What the funnel assumes
The funnel assumes a one-way, broadly linear, broadly time-bounded journey. The customer starts at the top, in a state of unawareness. They acquire awareness, then interest, then desire, then they take action. The journey takes a finite, knowable amount of time. The customer's relationship with the product, at the end of the journey, is broadly the relationship the funnel was designed to produce.
This was a reasonable model when the action at the bottom of the funnel was, for instance, the purchase of a specific physical product on a specific occasion. The Cadillac advertising of the 1920s, for instance, was reasonably well-modelled by the funnel: a customer encountered the advertising, considered the purchase over a period of weeks or months, and either bought a Cadillac or did not. The transaction was discrete. The journey was finite. The model approximately matched the underlying dynamic.

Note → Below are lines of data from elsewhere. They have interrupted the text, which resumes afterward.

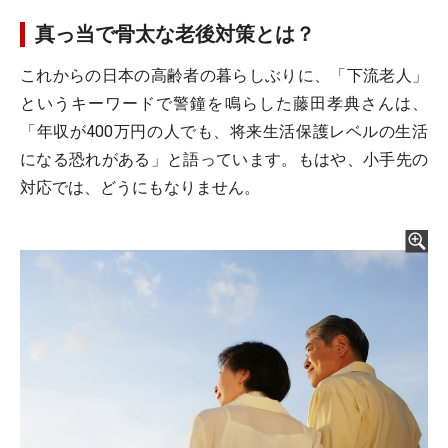
真っ当で骨太な老後対策とは？
これからの日本の高齢者の暮らしぶりに、「下流老人」
というキーワードで警鐘を鳴らした藤田孝典さんは、
「年収が400万円の人でも、将来生活保護レベルの生活
になる恐れがある」と語っています。もはや、小手先の
対応では、どうにもなりません。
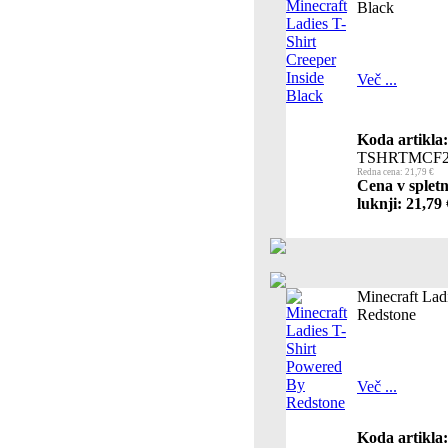
Black
Več ...
Koda artikla:
TSHRTMCF
Redna cena: 21,79 €
Cena v spletn
luknji: 21,79 
Minecraft Lad
Redstone
Več ...
Koda artikla:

The funnel is a much worse model of what happens when the action is "downloads a mobile app and starts using it." The action is not a single discrete event. The customer's relationship with the product, after the action, is not the relationship the funnel was designed to produce. The journey is not finite. The journey is, in many cases, not even one-way. The funnel, applied to mobile-app customer behaviour, is a model that has been stretched well beyond the conditions it was designed for.
What actually happens with a mobile-app customer
The mobile-app customer's relationship with a product does not follow a funnel. It follows, in most cases, something closer to a cycle. The customer encounters the product (sometimes by accident, sometimes by deliberate search), decides to try it, uses it for a period, lapses or churns, encounters it again, returns to it, uses it differently the second time, lapses again, returns, and so on. The cycle can repeat many times. The customer's relationship with the product is shaped not by a single linear journey but by the accumulated experience of many encounters.
This is not, I want to stress, a marginal phenomenon. The published lifetime-value data from any reasonably mature mobile app shows it clearly. The single largest source of "new" monthly active users in most apps is not actually new users at all — it is returning lapsed users. The single biggest predictor of long-term value is not the depth of the first session but the number of return cycles. The funnel, with its single arrow from awareness to action, has no way of representing any of this.
"The funnel is a model of how a customer buys a Cadillac in 1925. It is a poor model of how a customer relates to a mobile app in 2026. We have been forcing the wrong shape onto the data for years."
What is the right mental model?
I want to be careful here, because the temptation is to replace the funnel with something else that is equally tidy and equally misleading. The honest answer is that the right mental model for mobile-app customer behaviour does not have a tidy diagram. It looks more like a network of states, with the customer moving between the states in a non-linear way, sometimes repeatedly, sometimes for different reasons.
The states themselves are, in my proposed model: unaware, aware, trialling, active, lapsed, and returned. The transitions between states can happen in any direction. A customer can move from active to lapsed and back to active, possibly several times. A customer can move from aware directly back to unaware if enough time passes without re-engagement. A customer can move from returned to active in a way that is qualitatively different from their original move from trialling to active.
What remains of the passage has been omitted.